Vervolgt u uw betoog.

De heer Van der Linden (FvD):

Dat ga ik doen, voorzitter.

Naast biomassa noemde ik de alternatieven waar ik het net over had. Wat de technische haalbaarheid betreft, veel van die technieken staan in de kinderschoenen en bedrijfseconomisch hebben wij er echt ook onze twijfels bij. Onze conclusie naar aanleiding daarvan is dat biomassa onwenselijk is en dus afvalt, en dat alternatieven niet reëel zijn. Ik wil graag van de minister horen hoe hij dit gegeven, als dit huis het daarmee eens is, juridisch nu beschouwt. Stel dat biomassa vandaag afvalt, omdat we ons daar wederom met een meerderheid politiek over uitspreken, kan de minister aangeven als er dan geen realistische alternatieven zijn voor deze kolencentrales, wat dan het juridische gevolg daarvan is voor de hier voorliggende wet?
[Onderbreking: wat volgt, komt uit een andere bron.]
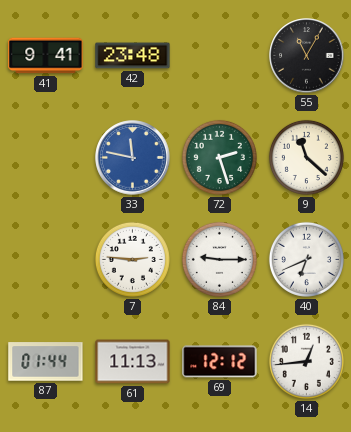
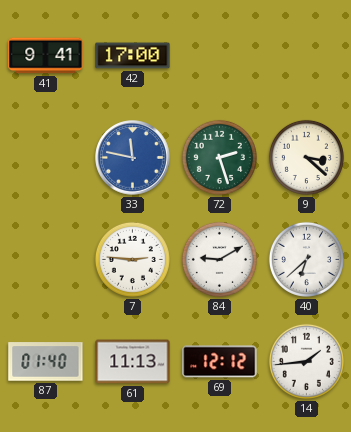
42: 23:48 -> 17:00
55: 11:05 -> none
9: 11:22 -> 3:22
84: 9:15 -> 9:10
40: 6:41 -> 6:38
87: 01:44 -> 01:40
14: 12:44 -> 1:44
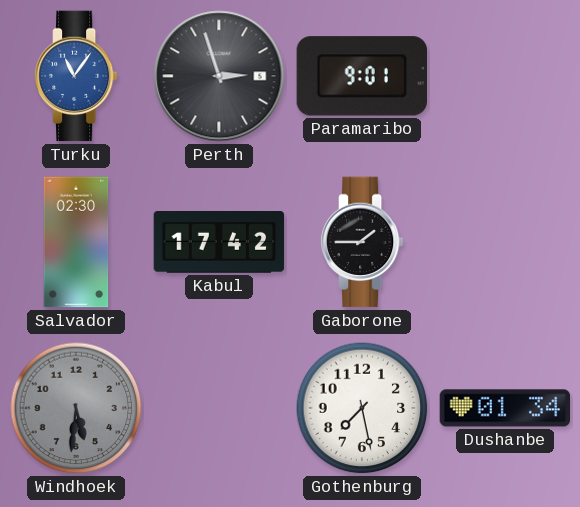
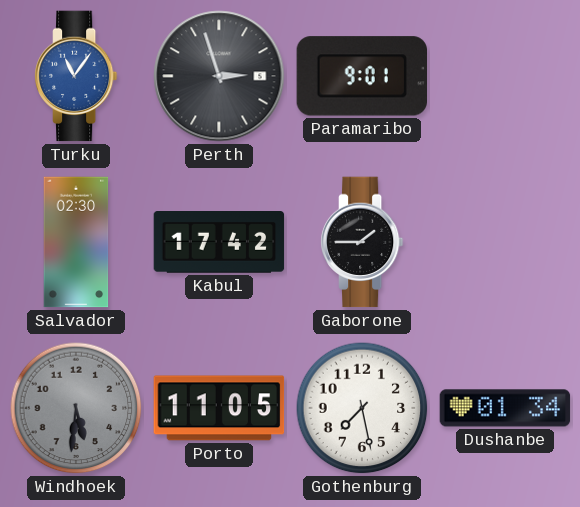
Porto: none -> 11:05
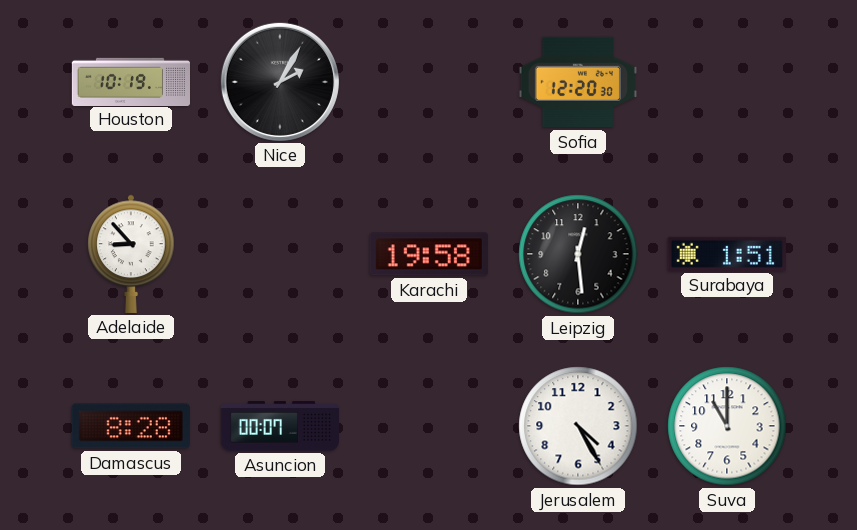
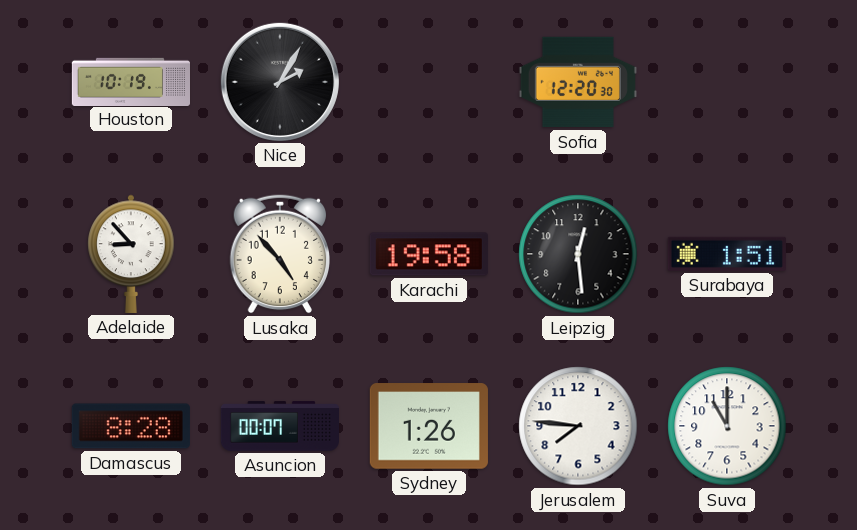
Lusaka: none -> 4:53
Sydney: none -> 1:26
Jerusalem: 4:25 -> 7:46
Tot slot, voorzitter. Ik heb betoogd dat wij het met deze wet oneens zijn, omdat we vinden dat we een economische flater slaan, omdat we biomassa als alternatief slechter vinden en omdat er juridisch een luchtje aan deze wet zit. Ik begon mijn bijdrage met een bezoek aan de Rotterdamse haven. Het waaide die donderdagmiddag nogal hard, maar op een steenworp afstand van die hypermoderne MPP-3 kolencentrale stond een rij windturbines die middag stil. Het contrast tussen betrouwbare en onbetrouwbare energie was daarmee in één oogopslag duidelijk. Dank u wel.

De voorzitter:

Dank u, meneer Van der Linden. Dan is het woord aan mevrouw Teunissen namens de Partij voor de Dieren.